The trigger for measuring happiness was a 1972 Financial Times interview with Bhutan King Jigme Singye Wangchuk, who told the interviewer that Gross National Happiness is more important than Gross National Product. 

However, Bhutan does not rank particularly well on the scale, hampered by high unemployment and ethnic cleansing.

In spite of the global improvement in life span, education, and income, despair, depression, and suicide are growing at an alarming rate. 

There has been a substantial long-term increase in youth suicide, and ten times as many people are suffering from depression compared to 1945.  One factor: more time spent in front of the screen.

The philosopher Jeremy Bentham defined happiness as pleasure minus pain. 

Lau says Bentham was wrong.  Pleasure is not the same as happiness.  In a thought experiment, a group of people were asked if they would choose pleasure even if it led to death, and overwhelmingly they would not.  Yet, hospitalization rates from use of opioids and other drugs are skyrocketing. 

Lau listed ten principles for happiness.

1.  Yet, we have basic material needs that must be met if we are to be happy.
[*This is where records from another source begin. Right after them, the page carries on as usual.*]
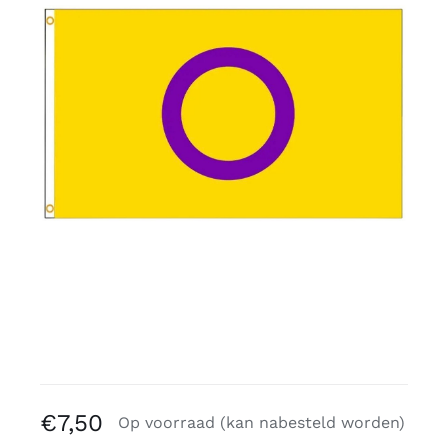
Gratis binders
Reviews
€
7,50
Op voorraad (kan nabesteld worden)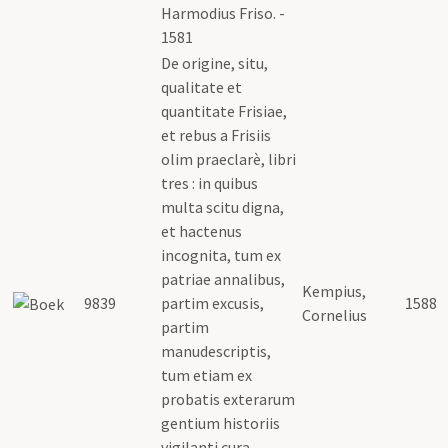
Harmodius Friso. -
1581
De origine, situ,
qualitate et
quantitate Frisiae,
et rebus a Frisiis
olim praeclarè, libri
tres : in quibus
multa scitu digna,
et hactenus
incognita, tum ex
patriae annalibus,
Kempius,
9839
partim excusis,
1588
Cornelius
partim
manudescriptis,
tum etiam ex
probatis exterarum
gentium historiis
vigilanti cura,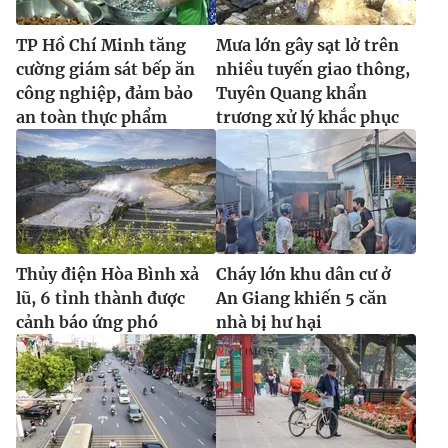
TP Hồ Chí Minh tăng
Mưa lớn gây sạt lở trên
cường giám sát bếp ăn
nhiều tuyến giao thông,
công nghiệp, đảm bảo
Tuyên Quang khẩn
THỜI BÁO VTV
an toàn thực phẩm
trương xử lý khắc phục
Theo dõi báo trên
Cơ quan chủ quản:
Đài Truyền hình Việt Nam
Thủy điện Hòa Bình xả
Cháy lớn khu dân cư ở
Cơ quan báo chí:
Thời báo VTV
lũ, 6 tỉnh thành được
An Giang khiến 5 căn
Giấy phép hoạt động báo in và báo điện tử số 483/GP-BTTTT
cảnh báo ứng phó
nhà bị hư hại
cấp ngày 29/12/2023
Tổng Biên tập:
Vũ Thanh Thủy
Phó Tổng Biên tập:
Nguyễn Thị Mỹ Hạnh, Phạm Quốc Thắng,
Nguyễn Trọng Ninh
Tổng đài VTV:
024.38 355 931 - 024.38 355 932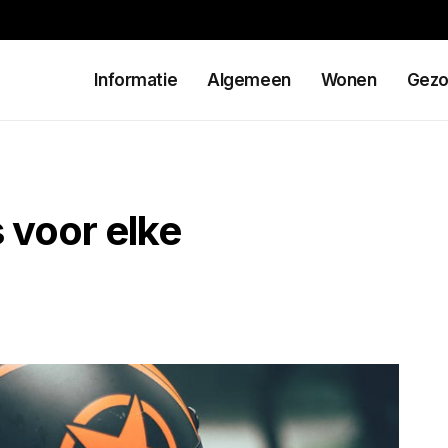
Informatie
Algemeen
Wonen
Gezo
 voor elke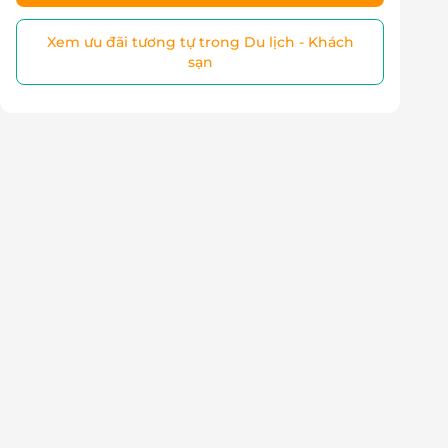
Xem ưu đãi tương tự trong Du lịch - Khách
sạn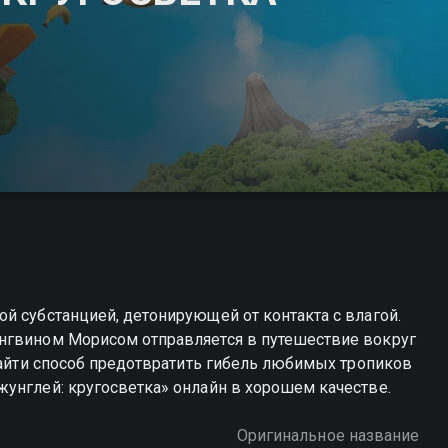
й субстанцией, детонирующей от контакта с влагой.
нгвином Морисом отправляется в путешествие вокруг
 найти способ предотвратить гибель любимых тропиков
унглей: кругосветка» онлайн в хорошем качестве.
Оригинальное название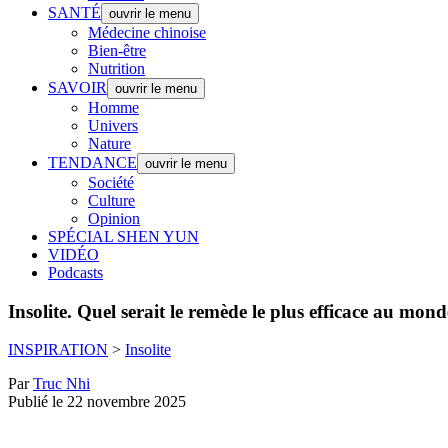
SANTÉ
ouvrir le menu
Médecine chinoise
Bien-être
Nutrition
SAVOIR
ouvrir le menu
Homme
Univers
Nature
TENDANCE
ouvrir le menu
Société
Culture
Opinion
SPÉCIAL SHEN YUN
VIDÉO
Podcasts
Insolite.
Quel serait le remède le plus efficace au mond
INSPIRATION
>
Insolite
Par
Truc Nhi
Publié le 22 novembre 2025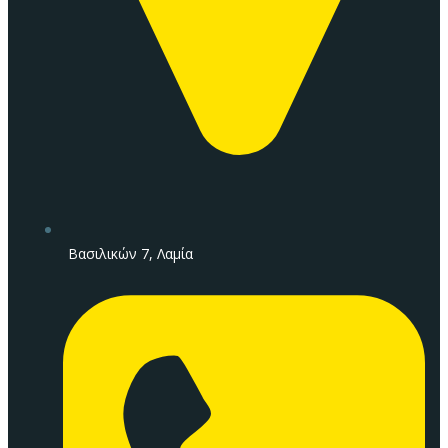
Βασιλικών 7, Λαμία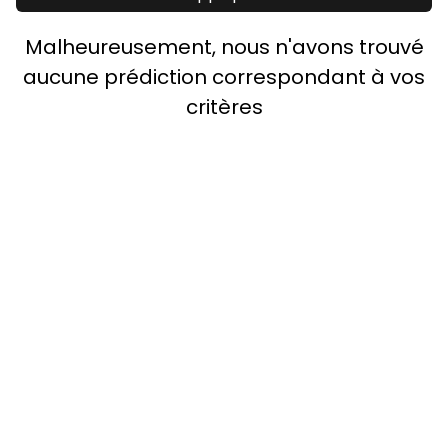
Malheureusement, nous n'avons trouvé
aucune prédiction correspondant à vos
critères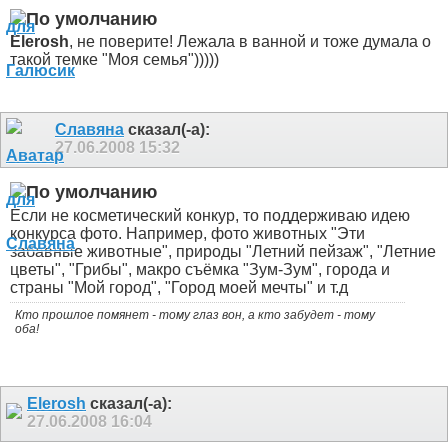
Elerosh
, не поверите! Лежала в ванной и тоже думала о
такой темке "Моя семья")))))
Славяна
сказал(-а):
27.06.2008
15:32
Если не косметический конкур, то поддерживаю идею
конкурса фото. Например, фото животных "Эти
забавные животные", природы "Летний пейзаж", "Летние
цветы", "Грибы", макро съёмка "Зум-Зум", города и
страны "Мой город", "Город моей мечты" и т.д
Кто прошлое помянет - тому глаз вон, а кто забудет - тому
оба!
Elerosh
сказал(-а):
27.06.2008
16:04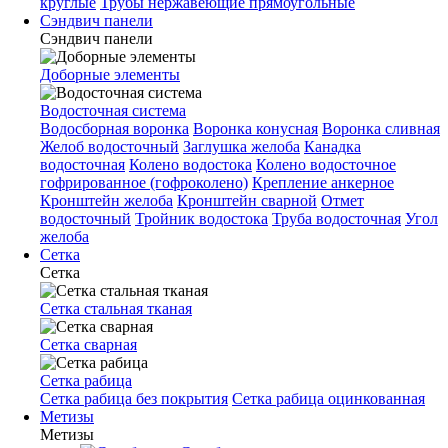
круглые
Трубы нержавеющие прямоугольные
Сэндвич панели
Сэндвич панели
Доборные элементы
Водосточная система
Водосборная воронка
Воронка конусная
Воронка сливная
Желоб водосточный
Заглушка желоба
Канадка
водосточная
Колено водостока
Колено водосточное
гофрированное (гофроколено)
Крепление анкерное
Кронштейн желоба
Кронштейн сварной
Отмет
водосточный
Тройник водостока
Труба водосточная
Угол
желоба
Сетка
Сетка
Сетка стальная тканая
Сетка сварная
Сетка рабица
Сетка рабица без покрытия
Сетка рабица оцинкованная
Метизы
Метизы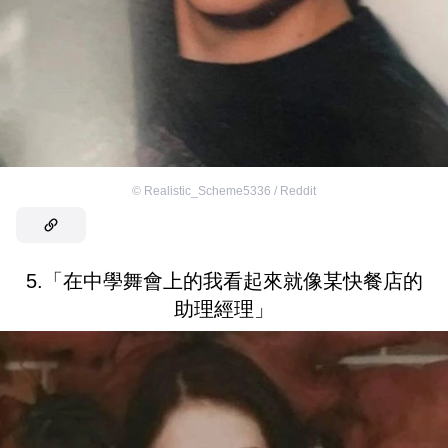
©
Realistic_Scheme5336 / Reddit
5.「在中學舞會上的我看起來就像某快餐店的
助理經理」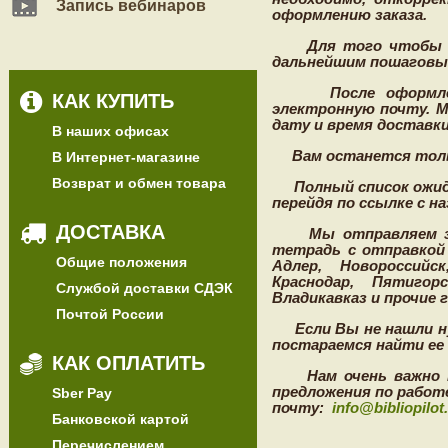
Запись вебинаров
оформлению заказа.
Для того чтобы офо
дальнейшим пошаговым
После оформления 
КАК КУПИТЬ
электронную почту. М
дату
и время
доставки
В наших офисах
Вам останется только
В Интернет-магазине
Возврат и обмен товара
Полный список ожида
перейдя по ссылке с н
ДОСТАВКА
Мы отправляем за
тетрадь с отправкой 
Общие положения
Адлер, Новороссийс
Краснодар, Пятигор
Службой доставки СДЭК
Владикавказ и прочие 
Почтой России
Если Вы не нашли нуж
постараемся найти ее 
КАК ОПЛАТИТЬ
Нам очень важно мне
предложения по работ
Sber Pay
почту:
info@bibliopilot
Банковской картой
Перечислением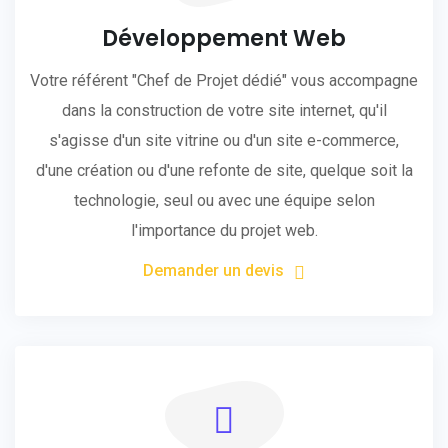
Développement Web
Votre référent "Chef de Projet dédié" vous accompagne
dans la construction de votre site internet, qu'il
s'agisse d'un site vitrine ou d'un site e-commerce,
d'une création ou d'une refonte de site, quelque soit la
technologie, seul ou avec une équipe selon
l'importance du projet web.
Demander un devis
2.  Live with integrity.  Happiness is not the goal but is a by product of a life well lived.

3.  As in the Serenity Prayer, accept what you can’t change.  Yet, we must avoid fatalism.

4.  Have the courage to change what you can.  Overcome learned helplessness.  Take control of attitudes, purpose, and even breathing.  Face fears rather than running away.  Choose trust rather than doubt.
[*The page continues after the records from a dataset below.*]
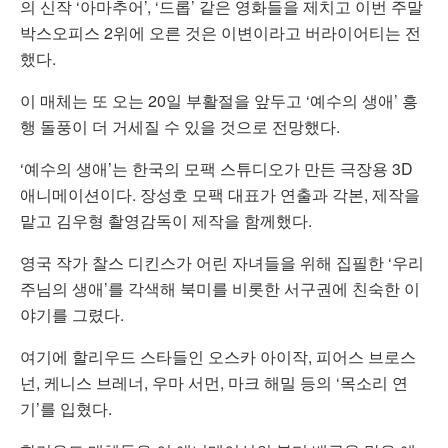
의 신작 ‘아마추어’, ‘드롭’ 같은 영화들을 제치고 이번 주말
박스오피스 2위에 오른 것은 이변이라고 버라이어티는 전
했다.
이 매체는 또 오는 20일 부활절을 앞두고 ‘예수의 생애’ 흥
행 돌풍이 더 거세질 수 있을 것으로 전망했다.
‘예수의 생애’는 한국의 모팩 스튜디오가 만든 극장용 3D
애니메이션이다. 장성호 모팩 대표가 연출과 각본, 제작을
맡고 김우형 촬영감독이 제작을 함께했다.
영국 작가 찰스 디킨스가 어린 자녀들을 위해 집필한 ‘우리
주님의 생애’를 각색해 북미를 비롯한 서구권에 친숙한 이
야기를 그렸다.
여기에 할리우드 스타들인 오스카 아이작, 피어스 브로스
넌, 케니스 브레너, 우마 서먼, 마크 해밀 등의 ‘목소리 연
기’를 입혔다.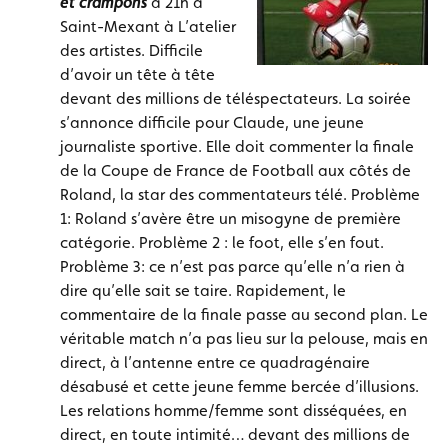
et crampons
à 21h à
Saint-Mexant à L’atelier
des artistes. Difficile
d’avoir un tête à tête
devant des millions de téléspectateurs. La soirée
s’annonce difficile pour Claude, une jeune
journaliste sportive. Elle doit commenter la finale
de la Coupe de France de Football aux côtés de
Roland, la star des commentateurs télé. Problème
1: Roland s’avère être un misogyne de première
catégorie. Problème 2 : le foot, elle s’en fout.
Problème 3: ce n’est pas parce qu’elle n’a rien à
dire qu’elle sait se taire. Rapidement, le
commentaire de la finale passe au second plan. Le
véritable match n’a pas lieu sur la pelouse, mais en
direct, à l’antenne entre ce quadragénaire
désabusé et cette jeune femme bercée d’illusions.
Les relations homme/femme sont disséquées, en
direct, en toute intimité… devant des millions de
5.  Pain may be part of happiness.  No pain, no gain.  Love may also entail suffering.  Happy people are resilient.  You don’t drown because you fall in the water. You drown because you stay there.

6.  Recognize that you are often wrong.  Reality is important.

7.  Strive for balance and moderation.  This was also Aristotle’s advice and it is espoused as well in Buddhism and Islam.  Search for harmony in career, family, psychology, community, and spirituality.  As it is, most people are disengaged from their work.  Lau says we should set goals.  Since time is an important resource, consider moving closer to work.  Exercise the mind by reading books.  Physical exercise increases happiness and reduces depression.  Have fun—play, listen to music, wander.

8.  Find reasons to do the things you do. Focus by meditation and prayer.  Religious faith and practice lead people to live longer and happier.  You can change your life by finding purpose in what you do, for example with love as the purpose.

9.  Be mindful. Each day is a gift.  Focus on the present.  Regrets about the past can be depressing.  Worrying about the future leads to anxiety.  

People who kept a gratitude diary were much happier after six weeks.  Forgiveness lets go of hatred, but forgiveness is not the same as forgetting.  We should love others and use stuff, but often we do the opposite.

10. Be open to love.  Family and other relationships are important.